暫くして時華を落ち着かせ、今までの出来事をかいつまんで話した。
「へぇ、夢華お前色々良かったじゃねーか!面白い人生歩んでるな!」
「そんなこと言われても私からは何も出せないよ」
「いやいや貰おうとしてないんだぜ」
私の日記とかにも何度も頻繁に書かれていた時華は、私についていくと言った。そんなに面白いものはないのにと思いつつ、私はまた壊鸝家の窓を見た。
そこには誰もいなかった。
当時私は出掛けたのかなと思っていた。けれども数十分で戻って来たと思ったら、煓がそこにはいなかった。

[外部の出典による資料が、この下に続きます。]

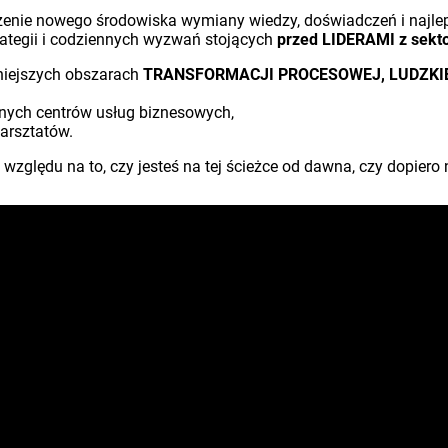
rzenie nowego środowiska wymiany wiedzy, doświadczeń i najlep
ategii i codziennych wyzwań stojących
przed LIDERAMI z sekto
żniejszych obszarach
TRANSFORMACJI PROCESOWEJ, LUDZKIE
żnych centrów usług biznesowych,
arsztatów.
z względu na to, czy jesteś na tej ścieżce od dawna, czy dopiero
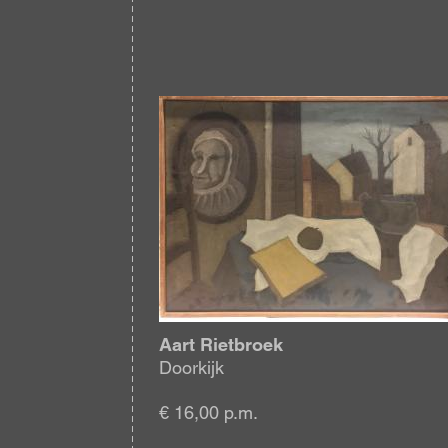
Afbeelding
Aart Rietbroek
Doorkijk
€ 16,00 p.m.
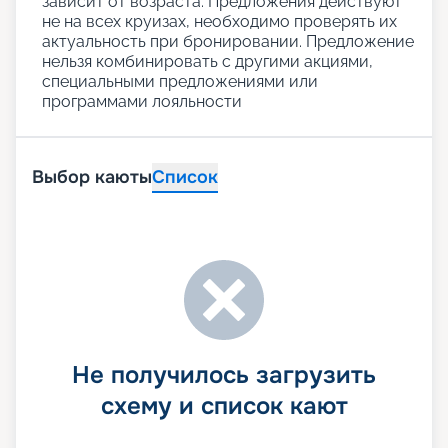
зависит от возраста. Предложения действуют
не на всех круизах, необходимо проверять их
актуальность при бронировании. Предложение
нельзя комбинировать с другими акциями,
специальными предложениями или
программами лояльности
Выбор каюты
Список
Не получилось загрузить
схему и список кают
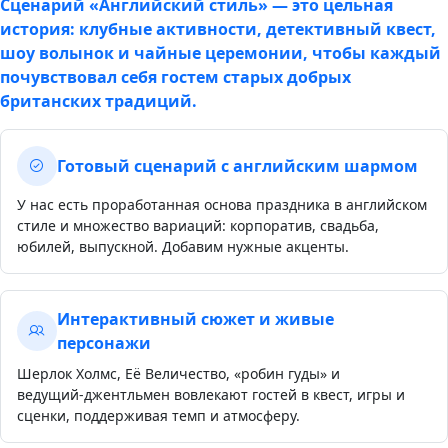
Сценарий «Английский стиль» — это цельная
история: клубные активности, детективный квест,
шоу волынок и чайные церемонии, чтобы каждый
почувствовал себя гостем старых добрых
британских традиций.
Готовый сценарий с английским шармом
У нас есть проработанная основа праздника в английском
стиле и множество вариаций: корпоратив, свадьба,
юбилей, выпускной. Добавим нужные акценты.
Интерактивный сюжет и живые
персонажи
Шерлок Холмс, Её Величество, «робин гуды» и
ведущий‑джентльмен вовлекают гостей в квест, игры и
сценки, поддерживая темп и атмосферу.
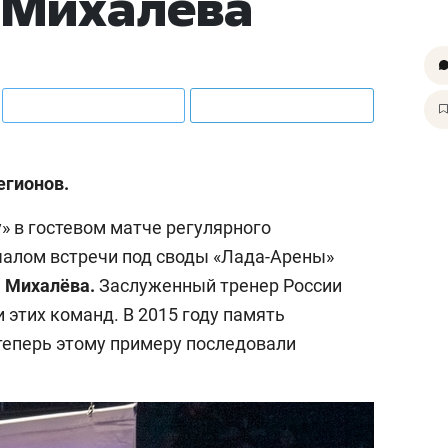
г Михалёва
егионов.
» в гостевом матче регулярного
ачалом встречи под своды «Лада-Арены»
я Михалёва.
Заслуженный тренер России
 этих команд. В 2015 году память
 теперь этому примеру последовали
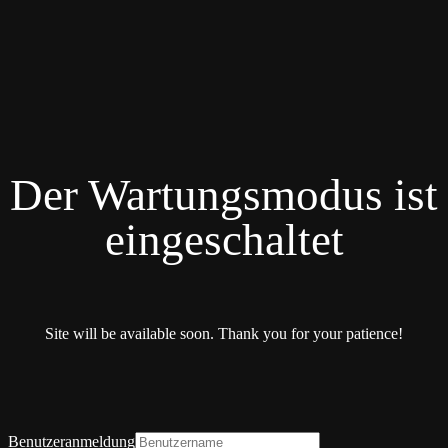
Der Wartungsmodus ist
eingeschaltet
Site will be available soon. Thank you for your patience!
Benutzeranmeldung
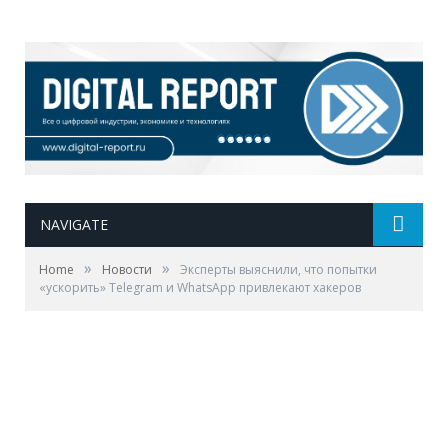
NAVIGATE
»
»
Home
Новости
Эксперты выяснили, что попытки
«ускорить» Telegram и WhatsApp привлекают хакеров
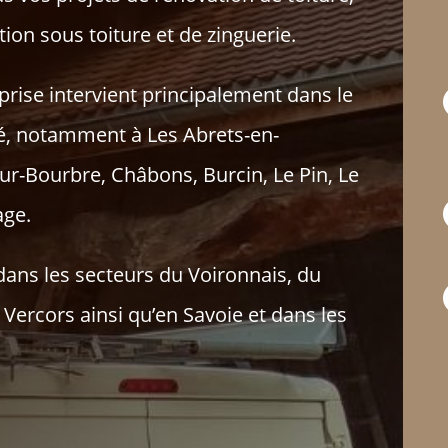
tion sous toiture et de zinguerie.
prise intervient principalement dans le
né, notamment à Les Abrets-en-
ur-Bourbre, Châbons, Burcin, Le Pin, Le
age.
ns les secteurs du Voironnais, du
Vercors ainsi qu’en Savoie et dans les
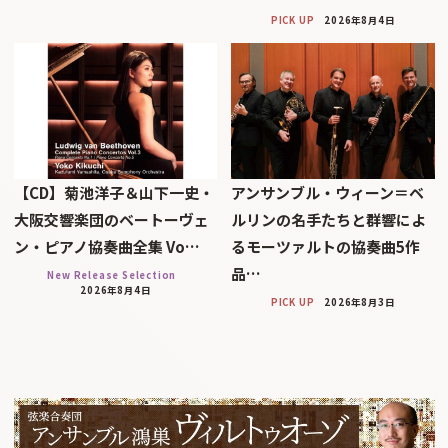
PICK UP
2026年8月4日
【CD】菊池洋子＆山下一史・
アンサンブル・ウィーン＝ベ
大阪交響楽団のベートーヴェ
ルリンの名手たちと群響によ
ン・ピアノ協奏曲全集 Vo…
るモーツァルトの協奏曲5作
品…
New Release Selection
2026年8月4日
PICK UP
2026年8月3日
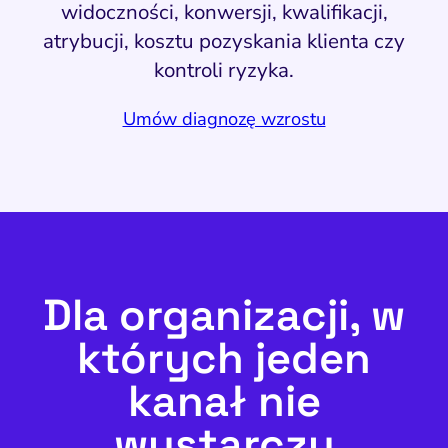
widoczności, konwersji, kwalifikacji,
atrybucji, kosztu pozyskania klienta czy
kontroli ryzyka.
Umów diagnozę wzrostu
Dla organizacji, w
których jeden
kanał nie
wystarczy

私達がわちゃわちゃとはしゃいでいるその隙に、煓は何処かに捨てられたのだ。何故態々そんなことをしたのか私には分からないが、何処かに捨てられた。
私はそれを今までで1番後悔した。金でも用意しておけば良かった、もっとちゃんと捨てられる可能性を考えておけば良かったと、何度も悔いた。
私はこの日を一度も忘れない。
2月15日、煓と片利の誕生日で、煓が捨てられた日。